Table 3 shows that in a case where the volume average particle size of the resin-coated carrier is 20 μm or less, each of the resin-coated carriers is caused to easily adhere to the surface of the electrostatic latent image bearing member because a holding power of a magnetic roller incorporated in the developer bearing member becomes too small to hold the resin-coated carrier. In addition, in such a case, the resin-coated carrier tends to be mixed ununiformly with the toner. This extends charge distribution of the toner. As a result, photographic fog occurs. Accordingly, it is clear from Table 3 that it becomes possible, by arranging a resin-coated carrier to have a volume average particle size of 25 μm to 60 μm, to inhibit the adherence to the surface of the electrostatic latent image bearing member and further photographic fog.
Resin-coated carrier particles were produced according to the method described in the (Production of Resin-Coated
Carrier), but by using respective coating resin solutions containing the electrically conductive particles in respective amounts of 0 parts by weight, 5 parts by weight, 10 parts by weight, 15 parts by weight, and 20 parts by weight.

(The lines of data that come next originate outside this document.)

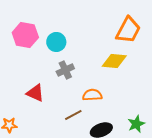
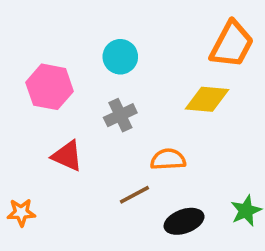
pink hexagon: (25, 35) -> (50, 87), moved
cyan circle: (56, 42) -> (120, 57), moved

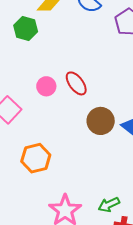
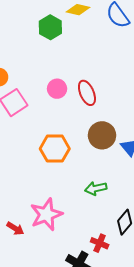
orange hexagon: (36, 158) -> (55, 149), moved
green arrow: (109, 205) -> (96, 188), moved

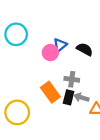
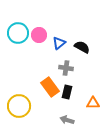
pink circle: (50, 53) -> (39, 35), moved
gray cross: (72, 79) -> (66, 68), moved
gray arrow: (81, 97) -> (67, 120), moved

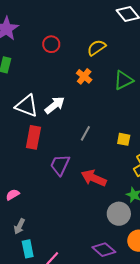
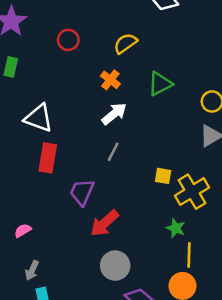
white arrow: (55, 105) -> (114, 114), moved
yellow square: (124, 139) -> (163, 176), moved
red arrow: (94, 178) -> (104, 223), moved, turned -65
gray circle: (119, 214) -> (115, 266), moved

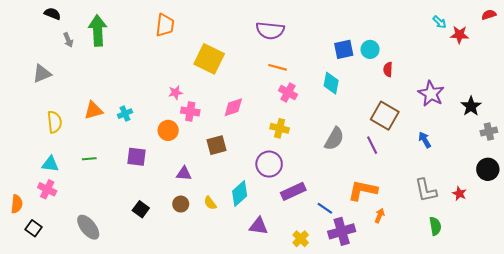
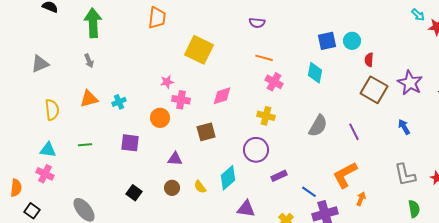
purple semicircle: (270, 30) -> (257, 23), size x0.6
gray arrow: (68, 40) -> (89, 61), moved
brown square: (385, 116) -> (374, 90), moved
orange L-shape: (363, 190) -> (345, 175), turned -40
purple rectangle: (293, 191) -> (279, 176), size x0.7

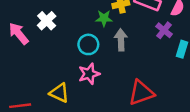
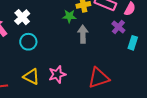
cyan circle: (88, 44) -> (28, 42), moved
pink star: (89, 74) -> (57, 74), moved

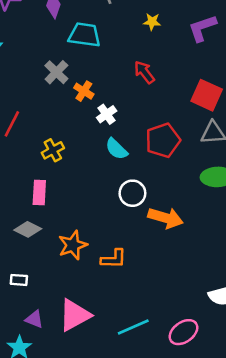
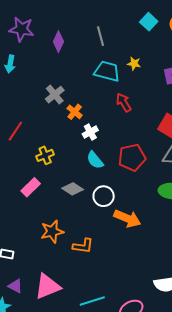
cyan trapezoid: (84, 35) -> (107, 71), moved
pink rectangle: (39, 192) -> (31, 187), turned 36
gray diamond: (28, 229) -> (73, 189), moved

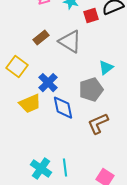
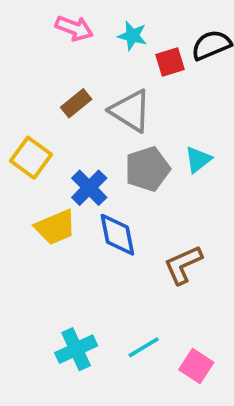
gray pentagon: (91, 90) -> (147, 169), moved
cyan line: (65, 168) -> (144, 347), moved, turned 66
cyan cross: (41, 169) -> (76, 349), turned 30

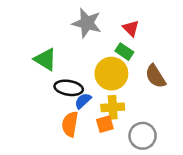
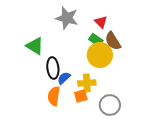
yellow circle: (111, 74) -> (100, 55), moved
brown semicircle: (155, 76) -> (113, 41), moved
black ellipse: (69, 88) -> (53, 68), turned 75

Then, an electric resistance value of each of the resin-coated carrier particles was measured according to the method described in the (Measurement of Resistance Value of Carrier Particles).
Further, two component developers were produced by using (i) a cyan evaluation toner produced according to the method described in the (Production of Toner) and (ii) the respective resin-coated carriers each containing a different amount of the electrically conductive fine particles (each having a different resistance). Thereafter, each of the two component developers was supplied into the developing cartridge A. The developing cartridge A was then set in the test bench described in the (Evaluation of Adherence of Carrier and Image Fog in Background Area). Then, after idling of the test bench for 3 minutes under a condition at a room temperature and a normal humidity, the adherence of the resin-coated carrier and photographic fog in the background area were measured and evaluated. Table 4 shows results of the evaluation.

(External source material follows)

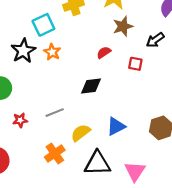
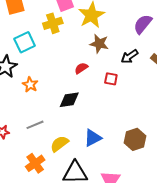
brown star: (123, 26) -> (99, 44), turned 30
orange star: (52, 52) -> (30, 85), moved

Table 4 shows that although the adherence of the resin-coated carrier increases as an amount of the charge control agent added increases, the adherence of the resin-coated carrier increases when the amount of the charge control agent becomes 15 parts by weight or more. Accordingly, it is clear that a coating layer of each of the resin-coated carriers is preferably a resin composition containing (i) 10 parts by weight or less of the electrically conductive particles with respect to 100 parts by weight of silicone resin (in the present Example, the silicone resin is a crosslinkable silicone resin) and (ii) 5 parts to 15 parts by weight of the charge control agent composed of the same components as the charge control agent of the toner, with respect to 100 parts by weight of the silicone resin.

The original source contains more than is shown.